Deni Elliott learns to work with Guiding Eyes Alberta, who is now retired.

Several Guiding Eyes dogs’ human partners recently posted haiku and other poetry to a graduates’ email list. The poems show their appreciation and love for their guides. A member of the list asked (and received) permission to share some of the poems, which appear below. Feel free to add, in the comments section, your own service- guide- or pet-dog haikus, odes, ballads … or tributes in any literary form.

Naughty puppy face
Harness on, working face on!
What to do without?

Night comes, harness off
Naughty puppy face once more
We dream together.

 

The trees and sky breathe
My golden girl goes forward
Our hearts together

 

My vision as wide
As a dog can see, hear, smell
Guiding Eyes radar

 

Walking by my side
You safely show me the way
Teamwork every day

 

Our talks as we walk
Open volumes clearly spoken
Unheard by strangers

 

They don’t know our language
We speak silently yet so loudly
RIGHT!  LEFT!  STOP!  I LOVE YOU!

A movement, a language, a laugh
in voices so clear to us
So invisible, so silent to strangers
Roxanne, I hear you

You speak more loudly
“You do, too, when you smile at me.”
I smile back
A wag of  tail
A snort and shake of collar
A lean against your leg
A huff, a snort.
I smile back

Strangers never know
We laugh out loud at them
Out loud but silently
Our talks when we travel
Volumes never heard so clearly spoken
So secret, so open

 

The partnership and communication between guides and their humans is unusual, but service-dog partners and working-dog partners often experience  a comparable connection. True communication develops best in relationships where both partners’ roles are recognized and each acknowledges the necessity and the significance of the other’s contribution. This idea goes to the heart of the Thinking Dog Blog and my reasons for writing it, which is why I wanted to share these heartfelt tributes to guide dogs, both working and retired.

A Task Only a Dog Could Do

Is Cali a budding search dog?

I heard a great story on NPR recently about dogs helping people. OK, so stories about dogs helping people are nothing new, but this one is different.

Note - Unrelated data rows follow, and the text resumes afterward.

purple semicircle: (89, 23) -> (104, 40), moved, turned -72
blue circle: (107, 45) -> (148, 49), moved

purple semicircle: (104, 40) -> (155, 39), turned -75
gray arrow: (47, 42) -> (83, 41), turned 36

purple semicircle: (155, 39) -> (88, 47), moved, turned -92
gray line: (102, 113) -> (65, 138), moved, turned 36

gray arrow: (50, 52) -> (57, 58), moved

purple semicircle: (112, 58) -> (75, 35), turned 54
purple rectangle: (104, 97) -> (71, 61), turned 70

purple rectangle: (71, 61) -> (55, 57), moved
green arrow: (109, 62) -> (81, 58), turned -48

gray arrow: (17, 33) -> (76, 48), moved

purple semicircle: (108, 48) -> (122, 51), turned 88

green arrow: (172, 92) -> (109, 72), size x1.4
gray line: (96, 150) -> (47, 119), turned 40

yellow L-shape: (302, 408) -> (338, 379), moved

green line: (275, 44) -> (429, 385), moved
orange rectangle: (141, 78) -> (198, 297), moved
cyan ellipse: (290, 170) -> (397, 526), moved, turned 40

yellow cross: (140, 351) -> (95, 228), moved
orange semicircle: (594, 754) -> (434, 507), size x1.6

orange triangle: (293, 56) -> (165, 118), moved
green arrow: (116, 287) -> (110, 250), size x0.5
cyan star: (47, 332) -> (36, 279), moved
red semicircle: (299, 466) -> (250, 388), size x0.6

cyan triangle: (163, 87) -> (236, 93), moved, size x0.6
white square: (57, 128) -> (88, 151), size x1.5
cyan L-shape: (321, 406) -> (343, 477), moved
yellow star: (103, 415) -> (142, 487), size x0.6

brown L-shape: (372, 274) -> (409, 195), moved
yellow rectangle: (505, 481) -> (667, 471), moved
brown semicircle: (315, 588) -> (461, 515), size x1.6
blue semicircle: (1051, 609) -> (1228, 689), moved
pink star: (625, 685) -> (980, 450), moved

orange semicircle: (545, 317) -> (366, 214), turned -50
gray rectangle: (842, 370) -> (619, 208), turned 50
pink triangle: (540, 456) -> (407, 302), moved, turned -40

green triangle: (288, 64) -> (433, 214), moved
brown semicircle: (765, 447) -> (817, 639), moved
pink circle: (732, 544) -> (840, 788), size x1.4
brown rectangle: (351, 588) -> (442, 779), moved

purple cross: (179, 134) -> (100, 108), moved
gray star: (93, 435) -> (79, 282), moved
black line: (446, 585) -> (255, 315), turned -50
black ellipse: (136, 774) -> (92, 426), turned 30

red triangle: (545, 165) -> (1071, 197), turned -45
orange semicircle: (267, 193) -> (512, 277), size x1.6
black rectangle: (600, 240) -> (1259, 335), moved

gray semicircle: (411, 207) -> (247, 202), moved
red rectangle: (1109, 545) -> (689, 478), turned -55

I’ve spent a lot of time in Northern California, mostly in Sonoma County not far from where the horrific wildfires burned 5,000 homes and businesses a few months ago. The story was about — stay with me here — trained cadaver dogs helping people whose houses had burned. The dogs were assisting people who had had cremains of family members in their homes.

The dogs are actually able to distinguish the ashes of human cremains from the massive amounts of ash on the home sites.

The forensics expert said that the texture and appearance is different, so, once the dogs alerted to the presence of cremains, the human team was able to separate out the cremains and return them to the families.

A woman interviewed on the show said that her mom had passed away not long before the fires and she’d been planning a memorial service and burial … when the fires intervened. Having lost everything, she was devastated to lose her mom’s remains as well.

Cadaver dog teams came in and the searchers had two dogs, separately, search and alert. If they alerted to the same spot, the humans got busy.

I’m not at all surprised that dogs can do this; I think that dogs can identify and seek out any unique scent, no matter how many other scents are mingled with and surrounding it. I love that people are creative enough — and trust their dogs enough — to come up with an endless variety of ways dogs can help humans do things that, let’s face it, there’s no way humans could do without dogs.

A great book that tells more than you’ve ever wanted to know about training and working cadaver dogs is What the Dog Knows. But it’s not only cadavers … dogs sniff out rare and endangered wildlife (or their scat); living humans; drugs; disease; explosives … anything you can imagine, someone has (or could) trained a dog to find it.

When Cali’s complaining about being bored, I know the problem isn’t with her; it’s my lack of imagination in finding new challenges and games for her. The problem’s hardly ever the dog; it’s the human.